'Saturday Night Live' performances: Best and worst in the show's history
Before camera phones captured footage from seemingly every concert around the globe for online consumption and home video made professional live recordings profitable enough to proliferate, there was “Saturday Night Live.” At a time when most television appearances by bands involved lip-syncing, the variety show featured relevant artists performing hit songs for fans around the world in a live setting – the closest one could regularly get to a concert beamed into one’s living room.
The show is coming off of a season that featured a powerful roster of musical talent, with massive names like Adele, Bruce Springsteen and Kanye West sharing billing with newer talent like Leon Bridges and Courtney Barnett. But as good as the last season was, nothing there could touch the top performances in show history.
For those who need a reminder of what Studio 8H at 30 Rockefeller Plaza is capable of producing, here are a few of the best musical moments in the show’s history – along with a couple examples of what can go wrong.
Paul Simon and George Harrison (1976): The one-off superduo combined for one song from each of their catalogs (“Homeward Bound” and “Here Comes the Sun,” respectively). Such was the power of Lorne Michaels.

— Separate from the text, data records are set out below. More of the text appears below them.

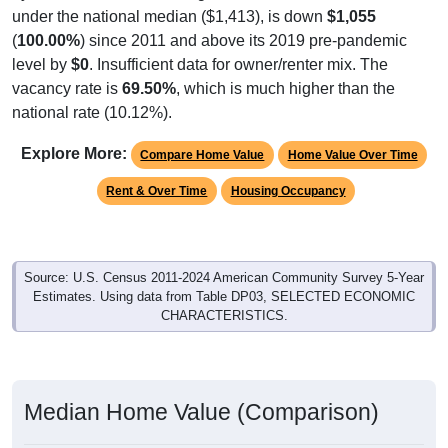
under the national median ($1,413), is down
$1,055
(
100.00%
) since 2011 and above its 2019 pre-pandemic
level by
$0
. Insufficient data for owner/renter mix. The
vacancy rate is
69.50%
, which is much higher than the
national rate (10.12%).
Explore More:
Compare Home Value
Home Value Over Time
Rent & Over Time
Housing Occupancy
Source: U.S. Census 2011-2024 American Community Survey 5-Year
Estimates. Using data from Table DP03, SELECTED ECONOMIC
CHARACTERISTICS.
Median Home Value (Comparison)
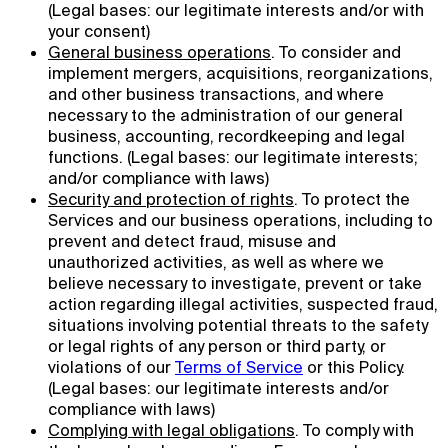
(Legal bases: our legitimate interests and/or with
your consent)
General business operations
. To consider and
implement mergers, acquisitions, reorganizations,
and other business transactions, and where
necessary to the administration of our general
business, accounting, recordkeeping and legal
functions. (Legal bases: our legitimate interests;
and/or compliance with laws)
Security and protection of rights
. To protect the
Services and our business operations, including to
prevent and detect fraud, misuse and
unauthorized activities, as well as where we
believe necessary to investigate, prevent or take
action regarding illegal activities, suspected fraud,
situations involving potential threats to the safety
or legal rights of any person or third party, or
violations of our
Terms of Service
or this Policy.
(Legal bases: our legitimate interests and/or
compliance with laws)
Complying with legal obligations
. To comply with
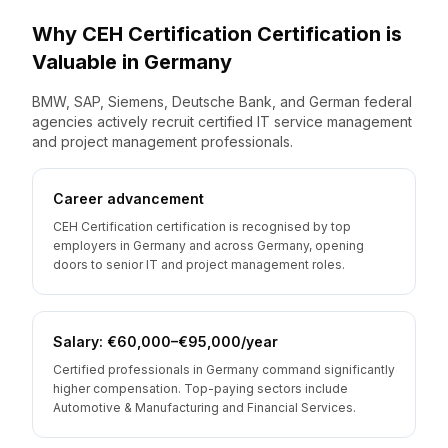
Why
CEH Certification
Certification is
Valuable
in
Germany
BMW, SAP, Siemens, Deutsche Bank, and German federal
agencies actively recruit certified IT service management
and project management professionals.
Career advancement
CEH Certification certification is recognised by top
employers in Germany and across Germany, opening
doors to senior IT and project management roles.
Salary: €60,000–€95,000/year
Certified professionals in Germany command significantly
higher compensation. Top-paying sectors include
Automotive & Manufacturing and Financial Services.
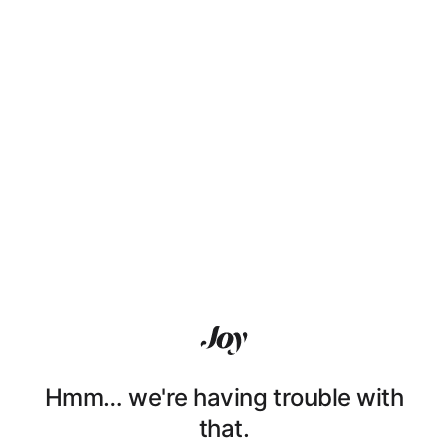
Hmm… we're having trouble with
that.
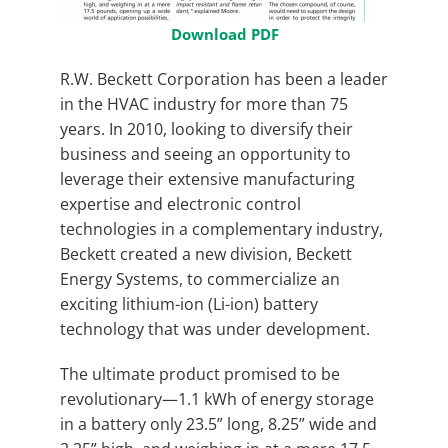
Download PDF
R.W. Beckett Corporation has been a leader
in the HVAC industry for more than 75
years. In 2010, looking to diversify their
business and seeing an opportunity to
leverage their extensive manufacturing
expertise and electronic control
technologies in a complementary industry,
Beckett created a new division, Beckett
Energy Systems, to commercialize an
exciting lithium-ion (Li-ion) battery
technology that was under development.
The ultimate product promised to be
revolutionary—1.1 kWh of energy storage
in a battery only 23.5” long, 8.25” wide and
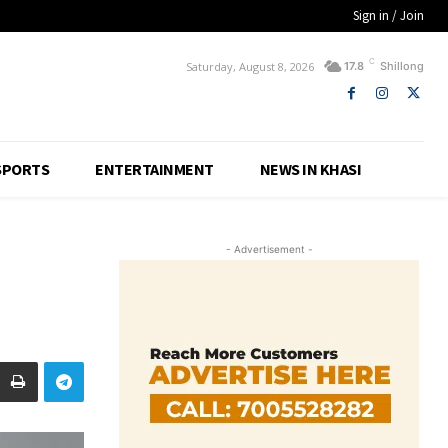
Sign in / Join
C
Saturday, August 8, 2026
17.8
Shillong
SPORTS
ENTERTAINMENT
NEWS IN KHASI
- Advertisement -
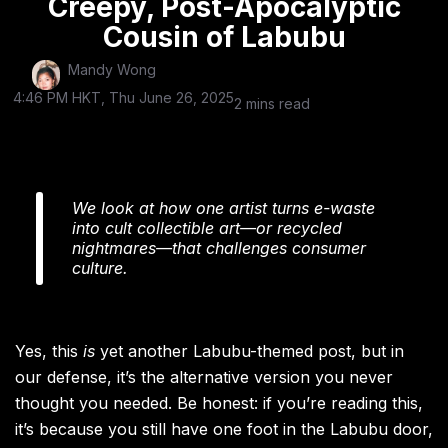
Creepy, Post-Apocalyptic
Cousin of Labubu
Mandy Wong
4:46 PM HKT, Thu June 26, 2025
2 mins read
We look at how one artist turns e-waste
into cult collectible art—or recycled
nightmares—that challenges consumer
culture.
Yes, this
is
yet another Labubu-themed post, but in
our defense, it’s the alternative version you never
thought you needed. Be honest: if you’re reading this,
it’s because you still have one foot in the Labubu door,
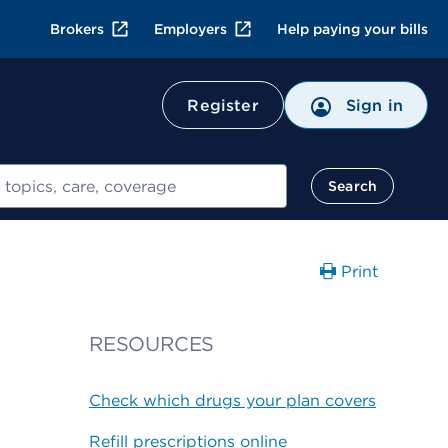
Brokers
Employers
Help paying your bills
Register
Sign in
Search
Print
RESOURCES
Check which drugs your plan covers
Refill prescriptions online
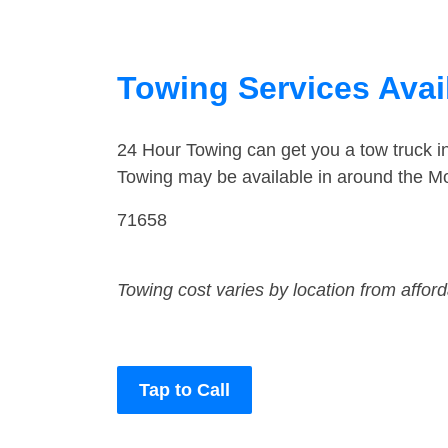
Towing Services Avai
24 Hour Towing can get you a tow truck 
Towing may be available in around the Mo
71658
Towing cost varies by location from affor
Tap to Call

Elvis Costello (1977): One of the most talked-about performances in SNL history, Costello’s insistence on playing “Radio Radio” instead of the previously-planned “Less Than Zero” reportedly got him a “lifetime” (which ended up being a 12-year) ban from the show. He’d go on to parody the performance with the Beastie Boys on the 25th anniversary episode.
U2 (2004): There’s a gap between the audience and the stage at Saturday Night Live that can swallow a band’s energy whole – it’s one of the reasons that some musicians come off as flat or removed on the show. For “I Will Follow,” played during the closing credits, Bono leapt past that and into the audience. The best part: The glimpses of SNL cast members like Amy Poehler acting like superfans rather than stars.
Adele (2008): People who wouldn’t usually tune in to the show were watching thanks to guest Sarah Palin. But by the end of the 90 minutes, the biggest star was the woman who had just brought down the house with “Chasing Pavements.”
Prince (2014): The Purple One was not the first musical guest to perform a medley of songs on the show (The Kinks did so in the ‘70s, rushing full speed through tracks like “You Really Got Me” and “A Well Respected Man”), but his eight-minute set just two years ago showed what SNL can do at its best: Give great artists the creative space to do something different.
Ashlee Simpson (2004): The other Simpson sister danced a jig while her band played one song, and her pre-recorded vocals aired from another. While it didn’t end her career, it did give Jessica the win in the sister showdown.
Lana Del Rey (2012): She’s not usually the most energetic of performers in the first place, but NBC probably didn’t need to televise a performance at midnight that could put most people to sleep at noon.
The Rolling Stones (1978): Mick Jagger’s ragged, raspy vocals on “Beast of Burden” could be used as a public service announcement aimed at all singers who may overindulge while on the road.